Maybe one could iterate the dimension decision process until values stagnate. and only calculate simple cells on the first iteration. But that's probably an expensive solution. Someone better than me at math would suggest something else.

Pablo / 2006-11-04 13:29:

Hi Roberto,

I found an interesting solution. Rows and columns can be treated almost independently in this algorithm. The idea starts like people commented before: for each column, the minimum width is calculated by taking the maximum width among the cells in that column which don't span any other columns. Do the same for rows.

At this point, you have minimum widths m_1, ..., m_n for each column. You now have to expand some of the columns to make sure multi-column cells fit in the table. Let's say you expand columns from 1 to n by e_1 to e_n.
You could get a simple solution from here by simply applying an heuristic, but what we're trying to do is minimize the total size of the table. Since m_1+...+m_n is fixed, this is the same as saying we want to minimize the sum of the e_i.

Every multi-column cell is a restriction upon this e_i. For example, a cell spanning columns 1 and 2, whose minimum width is 10 implies the restriction: m_1+e_1+m_2+e_2 >= 10. Since m_1 and m_2 are already known at this point, you can subtract them from 10 and obtain a new restriction e_1 + e_2 >= z (discard it if z

Pablo / 2006-11-04 13:32:

(My last post got clipped because of a < sign in one of the equations. Here it goes again.)

Hi Roberto,

I found an interesting solution. Rows and columns can be treated almost independently in this algorithm. The idea starts like people commented before: for each column, the minimum width is calculated by taking the maximum width among the cells in that column which don't span any other columns. Do the same for rows.

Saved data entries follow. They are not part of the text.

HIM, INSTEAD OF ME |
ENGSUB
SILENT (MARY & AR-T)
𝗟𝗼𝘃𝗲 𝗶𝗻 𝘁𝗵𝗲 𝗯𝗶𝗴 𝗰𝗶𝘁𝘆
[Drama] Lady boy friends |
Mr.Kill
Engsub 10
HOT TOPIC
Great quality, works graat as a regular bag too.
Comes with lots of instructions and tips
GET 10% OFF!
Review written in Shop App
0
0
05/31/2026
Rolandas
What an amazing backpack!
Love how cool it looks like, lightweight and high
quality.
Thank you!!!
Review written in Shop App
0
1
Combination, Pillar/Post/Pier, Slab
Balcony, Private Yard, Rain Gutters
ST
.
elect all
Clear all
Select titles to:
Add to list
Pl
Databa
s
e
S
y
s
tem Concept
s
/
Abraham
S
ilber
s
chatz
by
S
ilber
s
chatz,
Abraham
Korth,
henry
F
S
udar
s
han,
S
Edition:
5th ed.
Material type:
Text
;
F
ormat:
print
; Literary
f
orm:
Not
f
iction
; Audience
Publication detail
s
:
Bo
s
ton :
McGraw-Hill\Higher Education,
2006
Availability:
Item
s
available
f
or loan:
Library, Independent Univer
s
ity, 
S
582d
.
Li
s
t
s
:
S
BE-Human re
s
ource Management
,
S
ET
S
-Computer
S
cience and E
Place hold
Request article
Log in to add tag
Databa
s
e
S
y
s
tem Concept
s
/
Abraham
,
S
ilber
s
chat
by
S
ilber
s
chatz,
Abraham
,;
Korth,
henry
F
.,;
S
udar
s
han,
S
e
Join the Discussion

At this point, you have minimum widths m_1, ..., m_n for each column. You now have to expand some of the columns to make sure multi-column cells fit in the table. Let's say you expand columns from 1 to n by e_1 to e_n.
You could get a simple solution from here by simply applying an heuristic, but what we're trying to do is minimize the total size of the table. Since m_1+...+m_n is fixed, this is the same as saying we want to minimize the sum of the e_i.

Every multi-column cell is a restriction upon this e_i. For example, a cell spanning columns 1 and 2, whose minimum width is 10 implies the restriction: m_1+e_1+m_2+e_2 >= 10. Since m_1 and m_2 are already known at this point, you can subtract them from 10 and obtain a new restriction e_1 + e_2 >= z (discard it if z <= 0).

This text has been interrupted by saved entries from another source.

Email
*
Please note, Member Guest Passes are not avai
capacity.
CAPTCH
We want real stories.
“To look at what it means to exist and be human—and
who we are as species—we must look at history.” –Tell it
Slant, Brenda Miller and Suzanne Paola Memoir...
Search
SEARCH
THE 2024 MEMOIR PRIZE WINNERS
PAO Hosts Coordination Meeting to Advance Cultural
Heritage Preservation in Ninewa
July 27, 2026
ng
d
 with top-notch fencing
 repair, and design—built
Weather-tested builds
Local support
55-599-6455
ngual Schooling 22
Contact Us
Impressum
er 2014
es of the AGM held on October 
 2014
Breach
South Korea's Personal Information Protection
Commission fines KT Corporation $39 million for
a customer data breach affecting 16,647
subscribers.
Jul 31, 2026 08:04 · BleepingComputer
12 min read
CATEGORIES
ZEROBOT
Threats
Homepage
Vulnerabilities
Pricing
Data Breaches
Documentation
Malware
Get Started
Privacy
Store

This is a particular instance of a linear programming problem, which has many known algorithms. Since we're already bordering on overkill, I would use one of the simplest ones, like the Simplex Algorithm.

That's it. Do the same for rows and you're done. If you give me some time, I can sketch out some code in Python so you don't have to use any external libraries to solve the minimization part.

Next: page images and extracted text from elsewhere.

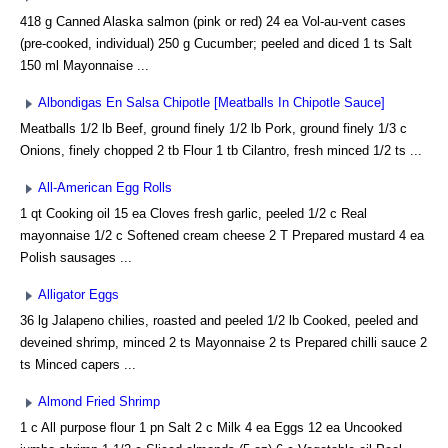
418 g Canned Alaska salmon (pink or red) 24 ea Vol-au-vent cases
(pre-cooked, individual) 250 g Cucumber; peeled and diced 1 ts Salt
150 ml Mayonnaise ...
Albondigas En Salsa Chipotle [Meatballs In Chipotle Sauce]
Meatballs 1/2 lb Beef, ground finely 1/2 lb Pork, ground finely 1/3 c
Onions, finely chopped 2 tb Flour 1 tb Cilantro, fresh minced 1/2 ts ...
All-American Egg Rolls
1 qt Cooking oil 15 ea Cloves fresh garlic, peeled 1/2 c Real
mayonnaise 1/2 c Softened cream cheese 2 T Prepared mustard 4 ea
Polish sausages ...
Alligator Eggs
36 lg Jalapeno chilies, roasted and peeled 1/2 lb Cooked, peeled and
deveined shrimp, minced 2 ts Mayonnaise 2 ts Prepared chilli sauce 2
ts Minced capers ...
Almond Fried Shrimp
1 c All purpose flour 1 pn Salt 2 c Milk 4 ea Eggs 12 ea Uncooked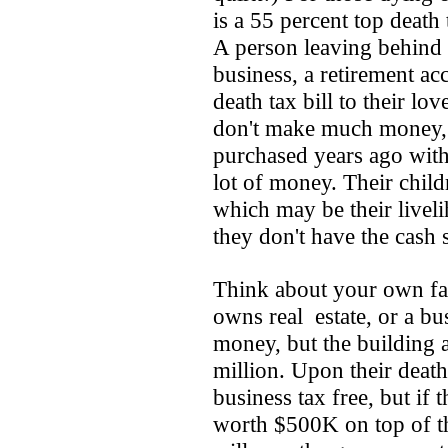
is a 55 percent top death 
A person leaving behind
business, a retirement ac
death tax bill to their l
don't make much money, b
purchased years ago with 
lot of money. Their childr
which may be their livelih
they don't have the cash 
Think about your own fa
owns real estate, or a b
money, but the building
million. Upon their death
business tax free, but if
worth $500K on top of th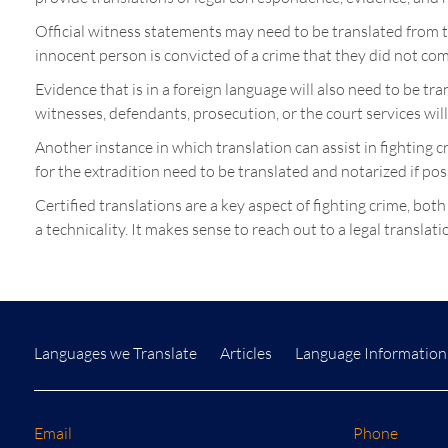
Official witness statements may need to be translated from t
innocent person is convicted of a crime that they did not com
Evidence that is in a foreign language will also need to be t
witnesses, defendants, prosecution, or the court services wil
Another instance in which translation can assist in fighting 
for the extradition need to be translated and notarized if pos
Certified translations are a key aspect of fighting crime, both
a technicality. It makes sense to reach out to a legal transla
Languages we Translate
Articles
Language Information
Email
Phone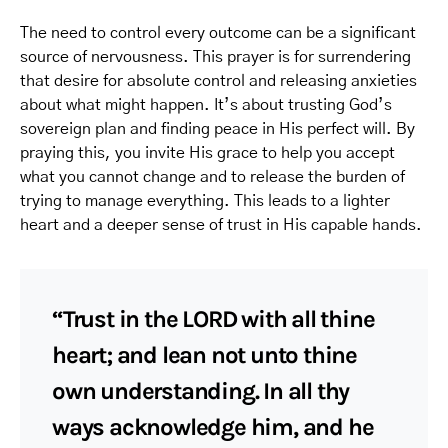
The need to control every outcome can be a significant
source of nervousness. This prayer is for surrendering
that desire for absolute control and releasing anxieties
about what might happen. It’s about trusting God’s
sovereign plan and finding peace in His perfect will. By
praying this, you invite His grace to help you accept
what you cannot change and to release the burden of
trying to manage everything. This leads to a lighter
heart and a deeper sense of trust in His capable hands.
“Trust in the LORD with all thine
heart; and lean not unto thine
own understanding. In all thy
ways acknowledge him, and he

By the way, thanks for blogging about RST, it's been an interesting discovery. I've been coding an HTML converter in Python for my own simplified version of RST (though I probably wouldn't use it for any serious projects).

Saludos desde Córdoba.

Roberto Alsina / 2006-11-04 14:00:

Pablo: I remember implementing Simplex in Basic 16 years ago, but I have completely forgotten it.

So yeah, a linear programming solution looks like a winner.

Now, if you can hack up some code, that would be coolest :-)

Roberto Alsina / 2006-11-04 14:25:

I think I can try it using this:

http://mail.python.org/pipe...

The syntax is nice and simple enough.

Roberto Alsina / 2006-11-04 15:17:

Newsflash: of course this is a MIP (integer values needed :-) so it's a much harder problem.

lp_solve seems to handle those and has a python module.

Pablo / 2006-11-04 20:16:

Oh, I missed that bit. I guess you have to use an external lib, then.

However, if you still want to use the previous algorithm, you can obtain a valid and pretty-close-to-optimal solution by rounding up the results for each row and column after running the Simplex.